> **WORK ITEM**
Lines before the one containing "professionnels de l’IT et de l’innovation" are left out; return that line and all lines after it, exactly, through the end of the records below.

> **Records excerpted from a collection**
*** Block opens ***

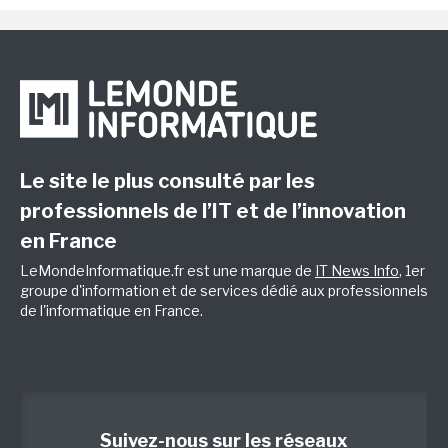
Le site le plus consulté par les
professionnels de l’IT et de l’innovation
en France
LeMondeInformatique.fr est une marque de
IT News Info
, 1er
groupe d'information et de services dédié aux professionnels
de l'informatique en France.
Suivez-nous sur les réseaux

*** Block closes ***

> **TASK SOLUTION**
professionnels de l’IT et de l’innovation
en France
LeMondeInformatique.fr est une marque de
IT News Info
, 1er
groupe d'information et de services dédié aux professionnels
de l'informatique en France.
Suivez-nous sur les réseaux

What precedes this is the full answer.